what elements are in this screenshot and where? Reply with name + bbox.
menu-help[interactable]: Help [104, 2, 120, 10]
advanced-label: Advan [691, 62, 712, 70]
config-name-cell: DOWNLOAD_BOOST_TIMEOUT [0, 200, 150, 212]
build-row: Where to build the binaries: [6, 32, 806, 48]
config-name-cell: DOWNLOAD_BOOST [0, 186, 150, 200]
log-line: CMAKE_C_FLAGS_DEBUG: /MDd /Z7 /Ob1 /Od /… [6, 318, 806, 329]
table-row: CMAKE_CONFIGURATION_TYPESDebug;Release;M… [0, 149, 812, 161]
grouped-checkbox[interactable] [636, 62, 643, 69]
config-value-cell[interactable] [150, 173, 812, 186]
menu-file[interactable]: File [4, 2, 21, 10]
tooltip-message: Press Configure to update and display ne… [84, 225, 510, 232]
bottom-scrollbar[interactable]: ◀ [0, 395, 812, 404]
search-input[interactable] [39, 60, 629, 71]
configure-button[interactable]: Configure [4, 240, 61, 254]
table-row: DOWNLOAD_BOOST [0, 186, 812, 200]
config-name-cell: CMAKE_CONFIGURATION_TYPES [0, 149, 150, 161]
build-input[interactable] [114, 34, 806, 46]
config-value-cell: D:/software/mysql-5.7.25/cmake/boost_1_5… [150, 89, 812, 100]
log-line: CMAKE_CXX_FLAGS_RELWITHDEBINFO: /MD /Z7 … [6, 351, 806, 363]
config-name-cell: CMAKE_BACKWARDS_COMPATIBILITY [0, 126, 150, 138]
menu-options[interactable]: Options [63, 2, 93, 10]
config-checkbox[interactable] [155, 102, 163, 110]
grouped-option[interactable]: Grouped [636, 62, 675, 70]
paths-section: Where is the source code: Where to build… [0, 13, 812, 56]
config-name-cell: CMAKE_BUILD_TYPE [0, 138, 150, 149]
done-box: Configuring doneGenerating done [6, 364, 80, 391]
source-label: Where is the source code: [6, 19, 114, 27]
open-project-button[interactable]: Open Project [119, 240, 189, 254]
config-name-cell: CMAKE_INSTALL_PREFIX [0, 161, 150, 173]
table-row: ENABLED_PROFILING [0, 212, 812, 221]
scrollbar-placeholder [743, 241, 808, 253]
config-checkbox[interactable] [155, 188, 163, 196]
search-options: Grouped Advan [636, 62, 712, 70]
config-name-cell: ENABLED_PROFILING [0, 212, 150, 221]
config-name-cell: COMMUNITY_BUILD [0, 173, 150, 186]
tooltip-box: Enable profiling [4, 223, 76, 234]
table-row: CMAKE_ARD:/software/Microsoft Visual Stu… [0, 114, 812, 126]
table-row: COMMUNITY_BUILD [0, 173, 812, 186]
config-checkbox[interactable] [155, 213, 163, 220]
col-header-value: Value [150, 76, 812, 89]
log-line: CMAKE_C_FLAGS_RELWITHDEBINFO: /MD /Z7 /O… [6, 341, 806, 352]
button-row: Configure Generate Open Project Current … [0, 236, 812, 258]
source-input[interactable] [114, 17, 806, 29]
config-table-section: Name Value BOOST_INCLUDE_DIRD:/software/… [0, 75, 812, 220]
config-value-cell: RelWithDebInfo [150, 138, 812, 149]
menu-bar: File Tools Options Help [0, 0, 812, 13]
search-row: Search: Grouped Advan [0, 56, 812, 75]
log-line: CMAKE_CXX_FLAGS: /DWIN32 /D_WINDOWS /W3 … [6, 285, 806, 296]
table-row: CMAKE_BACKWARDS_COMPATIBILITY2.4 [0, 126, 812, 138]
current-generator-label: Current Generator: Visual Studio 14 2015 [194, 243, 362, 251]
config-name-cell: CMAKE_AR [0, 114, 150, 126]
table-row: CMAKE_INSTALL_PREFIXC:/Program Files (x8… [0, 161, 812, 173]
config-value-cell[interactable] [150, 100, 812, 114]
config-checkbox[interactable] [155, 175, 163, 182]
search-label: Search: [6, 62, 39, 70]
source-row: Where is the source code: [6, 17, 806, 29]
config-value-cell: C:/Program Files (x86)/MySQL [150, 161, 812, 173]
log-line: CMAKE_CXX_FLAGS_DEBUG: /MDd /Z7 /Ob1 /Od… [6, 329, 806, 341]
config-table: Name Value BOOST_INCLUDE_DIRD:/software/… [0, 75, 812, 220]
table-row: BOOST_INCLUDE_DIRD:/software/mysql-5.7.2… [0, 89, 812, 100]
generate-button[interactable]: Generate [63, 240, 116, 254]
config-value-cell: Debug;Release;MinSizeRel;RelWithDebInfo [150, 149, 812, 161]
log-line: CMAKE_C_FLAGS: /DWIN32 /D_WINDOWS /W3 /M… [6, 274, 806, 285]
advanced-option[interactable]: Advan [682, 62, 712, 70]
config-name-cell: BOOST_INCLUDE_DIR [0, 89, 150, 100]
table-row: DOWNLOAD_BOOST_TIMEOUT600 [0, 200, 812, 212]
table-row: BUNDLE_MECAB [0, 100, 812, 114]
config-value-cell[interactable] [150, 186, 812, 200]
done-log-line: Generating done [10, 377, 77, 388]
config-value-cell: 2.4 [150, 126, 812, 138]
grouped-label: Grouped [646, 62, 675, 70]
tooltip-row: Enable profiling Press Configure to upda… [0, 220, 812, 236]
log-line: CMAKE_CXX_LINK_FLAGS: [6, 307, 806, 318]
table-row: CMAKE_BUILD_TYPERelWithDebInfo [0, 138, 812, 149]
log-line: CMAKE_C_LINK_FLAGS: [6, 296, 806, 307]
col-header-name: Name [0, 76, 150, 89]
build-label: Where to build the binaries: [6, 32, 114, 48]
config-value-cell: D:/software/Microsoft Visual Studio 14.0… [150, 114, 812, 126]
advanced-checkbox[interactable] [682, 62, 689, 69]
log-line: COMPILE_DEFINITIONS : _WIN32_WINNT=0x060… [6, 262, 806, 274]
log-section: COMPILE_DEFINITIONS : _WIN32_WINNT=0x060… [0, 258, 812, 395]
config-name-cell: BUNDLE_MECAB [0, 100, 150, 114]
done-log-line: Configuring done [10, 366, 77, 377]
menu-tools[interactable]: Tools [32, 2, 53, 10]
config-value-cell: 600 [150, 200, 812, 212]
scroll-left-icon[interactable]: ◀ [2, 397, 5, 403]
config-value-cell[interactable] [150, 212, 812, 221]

> [WHAT TO PRODUCE] Recopy the entries above exactly, with every line included.

> [RESULT OF THE TASK]
what elements are in this screenshot and where? Reply with name + bbox.
menu-help[interactable]: Help [104, 2, 120, 10]
advanced-label: Advan [691, 62, 712, 70]
config-name-cell: DOWNLOAD_BOOST_TIMEOUT [0, 200, 150, 212]
build-row: Where to build the binaries: [6, 32, 806, 48]
config-name-cell: DOWNLOAD_BOOST [0, 186, 150, 200]
log-line: CMAKE_C_FLAGS_DEBUG: /MDd /Z7 /Ob1 /Od /… [6, 318, 806, 329]
table-row: CMAKE_CONFIGURATION_TYPESDebug;Release;M… [0, 149, 812, 161]
grouped-checkbox[interactable] [636, 62, 643, 69]
config-value-cell[interactable] [150, 173, 812, 186]
menu-file[interactable]: File [4, 2, 21, 10]
tooltip-message: Press Configure to update and display ne… [84, 225, 510, 232]
bottom-scrollbar[interactable]: ◀ [0, 395, 812, 404]
search-input[interactable] [39, 60, 629, 71]
configure-button[interactable]: Configure [4, 240, 61, 254]
table-row: DOWNLOAD_BOOST [0, 186, 812, 200]
config-name-cell: CMAKE_CONFIGURATION_TYPES [0, 149, 150, 161]
build-input[interactable] [114, 34, 806, 46]
config-value-cell: D:/software/mysql-5.7.25/cmake/boost_1_5… [150, 89, 812, 100]
log-line: CMAKE_CXX_FLAGS_RELWITHDEBINFO: /MD /Z7 … [6, 351, 806, 363]
config-name-cell: CMAKE_BACKWARDS_COMPATIBILITY [0, 126, 150, 138]
menu-options[interactable]: Options [63, 2, 93, 10]
config-checkbox[interactable] [155, 102, 163, 110]
grouped-option[interactable]: Grouped [636, 62, 675, 70]
paths-section: Where is the source code: Where to build… [0, 13, 812, 56]
config-name-cell: CMAKE_BUILD_TYPE [0, 138, 150, 149]
done-box: Configuring doneGenerating done [6, 364, 80, 391]
source-label: Where is the source code: [6, 19, 114, 27]
open-project-button[interactable]: Open Project [119, 240, 189, 254]
config-name-cell: CMAKE_INSTALL_PREFIX [0, 161, 150, 173]
table-row: ENABLED_PROFILING [0, 212, 812, 221]
scrollbar-placeholder [743, 241, 808, 253]
config-checkbox[interactable] [155, 188, 163, 196]
search-options: Grouped Advan [636, 62, 712, 70]
config-name-cell: ENABLED_PROFILING [0, 212, 150, 221]
config-name-cell: COMMUNITY_BUILD [0, 173, 150, 186]
tooltip-box: Enable profiling [4, 223, 76, 234]
table-row: CMAKE_ARD:/software/Microsoft Visual Stu… [0, 114, 812, 126]
table-row: COMMUNITY_BUILD [0, 173, 812, 186]
config-checkbox[interactable] [155, 213, 163, 220]
col-header-value: Value [150, 76, 812, 89]
log-line: CMAKE_C_FLAGS_RELWITHDEBINFO: /MD /Z7 /O… [6, 341, 806, 352]
button-row: Configure Generate Open Project Current … [0, 236, 812, 258]
source-input[interactable] [114, 17, 806, 29]
config-table-section: Name Value BOOST_INCLUDE_DIRD:/software/… [0, 75, 812, 220]
config-value-cell: RelWithDebInfo [150, 138, 812, 149]
menu-bar: File Tools Options Help [0, 0, 812, 13]
search-row: Search: Grouped Advan [0, 56, 812, 75]
log-line: CMAKE_CXX_FLAGS: /DWIN32 /D_WINDOWS /W3 … [6, 285, 806, 296]
table-row: CMAKE_BACKWARDS_COMPATIBILITY2.4 [0, 126, 812, 138]
current-generator-label: Current Generator: Visual Studio 14 2015 [194, 243, 362, 251]
config-name-cell: CMAKE_AR [0, 114, 150, 126]
table-row: CMAKE_INSTALL_PREFIXC:/Program Files (x8… [0, 161, 812, 173]
config-value-cell[interactable] [150, 100, 812, 114]
config-checkbox[interactable] [155, 175, 163, 182]
search-label: Search: [6, 62, 39, 70]
source-row: Where is the source code: [6, 17, 806, 29]
config-value-cell: C:/Program Files (x86)/MySQL [150, 161, 812, 173]
log-line: CMAKE_CXX_FLAGS_DEBUG: /MDd /Z7 /Ob1 /Od… [6, 329, 806, 341]
config-table: Name Value BOOST_INCLUDE_DIRD:/software/… [0, 75, 812, 220]
table-row: BOOST_INCLUDE_DIRD:/software/mysql-5.7.2… [0, 89, 812, 100]
generate-button[interactable]: Generate [63, 240, 116, 254]
config-value-cell: Debug;Release;MinSizeRel;RelWithDebInfo [150, 149, 812, 161]
log-line: CMAKE_C_FLAGS: /DWIN32 /D_WINDOWS /W3 /M… [6, 274, 806, 285]
advanced-option[interactable]: Advan [682, 62, 712, 70]
config-name-cell: BOOST_INCLUDE_DIR [0, 89, 150, 100]
table-row: DOWNLOAD_BOOST_TIMEOUT600 [0, 200, 812, 212]
table-row: BUNDLE_MECAB [0, 100, 812, 114]
config-value-cell[interactable] [150, 186, 812, 200]
done-log-line: Generating done [10, 377, 77, 388]
config-value-cell: 2.4 [150, 126, 812, 138]
grouped-label: Grouped [646, 62, 675, 70]
tooltip-row: Enable profiling Press Configure to upda… [0, 220, 812, 236]
log-line: CMAKE_CXX_LINK_FLAGS: [6, 307, 806, 318]
table-row: CMAKE_BUILD_TYPERelWithDebInfo [0, 138, 812, 149]
log-line: CMAKE_C_LINK_FLAGS: [6, 296, 806, 307]
col-header-name: Name [0, 76, 150, 89]
build-label: Where to build the binaries: [6, 32, 114, 48]
config-value-cell: D:/software/Microsoft Visual Studio 14.0… [150, 114, 812, 126]
advanced-checkbox[interactable] [682, 62, 689, 69]
log-line: COMPILE_DEFINITIONS : _WIN32_WINNT=0x060… [6, 262, 806, 274]
log-section: COMPILE_DEFINITIONS : _WIN32_WINNT=0x060… [0, 258, 812, 395]
config-name-cell: BUNDLE_MECAB [0, 100, 150, 114]
done-log-line: Configuring done [10, 366, 77, 377]
menu-tools[interactable]: Tools [32, 2, 53, 10]
config-value-cell: 600 [150, 200, 812, 212]
scroll-left-icon[interactable]: ◀ [2, 397, 5, 403]
config-value-cell[interactable] [150, 212, 812, 221]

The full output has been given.